Les empereurs, qui tolèrent le christianisme à partir de 312, vont peu à peu encadrer et restreindre l’exercice des cultes. Ils commencent par interdire les statues, puis les sacrifices, mais admettent la coexistence des deux religions jusqu’à Théodose, qui en 392, met en place une législation qui réprime véritablement toutes les pratiques païennes. Et en 435, est ordonnée la destruction de tous les sanctuaires païens qui pourraient encore subsister. “L’abondance même de la législation anti-païenne montre que le paganisme est toujours pratiqué et nous ignorons en outre dans quelle mesure ces lois étaient bien appliquées” précise Laurence Foschia. En effet, les empereurs recrutent une partie de leurs hauts fonctionnaires chez les païens. Ce n’est qu’à partir de 415 que les non chrétiens sont bannis de toute charge officielle.

Côté chrétien, les textes, très nombreux, nous renseignent surtout sur les querelles théologiques que les conciles sont chargés de clarifier : les chrétiens sont avant tout en quête de définition de leur foi. Parallèlement, les informations archéologiques sont maigres avant le IVe siècle : peu d’églises encore et peu d’inscriptions sont à mettre en regard des textes – car malheureusement pour les épigraphistes, cette pratique recule à l’époque. Alors que l’Empire continue d’entretenir les temples, il ne finance pas encore les églises. Les vestiges chrétiens les plus anciens sont souvent découverts hors les murs des cités, soit autour des tombes de personnes considérées comme saintes, dans les nécropoles, soit parce que les communautés peu riches ne possédaient pas de terrains dans les cités. Dans un second temps, des traces chrétiennes apparaissent dans la cité. C’est le cas de la basilique de Paul, à Philippes, qui va se transformer au Ve siècle en cathédrale, entourée d’un véritable quartier épiscopal tandis que plusieurs autres basiliques, beaucoup plus grandes, sont à leur tour construites, bouleversant l’urbanisme romain.

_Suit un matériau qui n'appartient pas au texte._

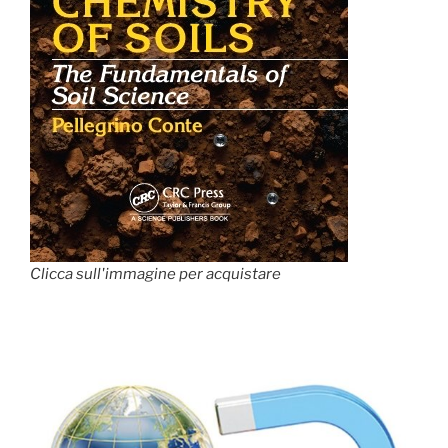
Clicca sull'immagine per acquistare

Elles témoignent d’une puissance nouvelle et de communautés chrétiennes désormais majoritaires et prospères.

À partir du Ve siècle, tout bascule. Thessalonique, résidence impériale entre le IIIe siècle et la fin du IVe, est un bon exemple de cette évolution qui réutilise les édifices païens ou les imite pour finalement, à partir du VIe siècle, créer une architecture différente – qu’on qualifie de byzantine. Son forum monumental a aujourd’hui presque totalement disparu, enfoui sous les constructions modernes. L’un des rares vestiges du IVe siècle est un mausolée romain, aujourd’hui l’église Saint-Georges. Si l’édifice subsiste, c’est qu’il fut très tôt converti en lieu de culte chrétien. En fouillant le petit jardin qui entoure l’imposante rotonde de brique rouge, les archéologues grecs tentent actuellement d’en apprendre davantage sur l’époque et la nature de cette transformation. Les premières certitudes ne remontent qu’au VIe siècle, lorsqu’une abside encore bien visible fut ajoutée à l’est et une nouvelle entrée percée à l’ouest. Ce témoin privilégié de la transition entre l’Empire romain et le monde chrétien est à mettre en parallèle avec l’église de l’Acheiropoiétos, située quelques rues plus loin. Il s’agit là au contraire d’une construction originale du troisième quart du Ve siècle qui remplace des bains romains. Mais elle suit le plan rectangulaire typique utilisé dans l’Empire pour les basiliques civiles. Les éclatantes mosaïques à décor floral et les chapiteaux aux feuilles d’acanthe dentelées qui surmontent les colonnes de la nef centrale remontent aux origines de l’église.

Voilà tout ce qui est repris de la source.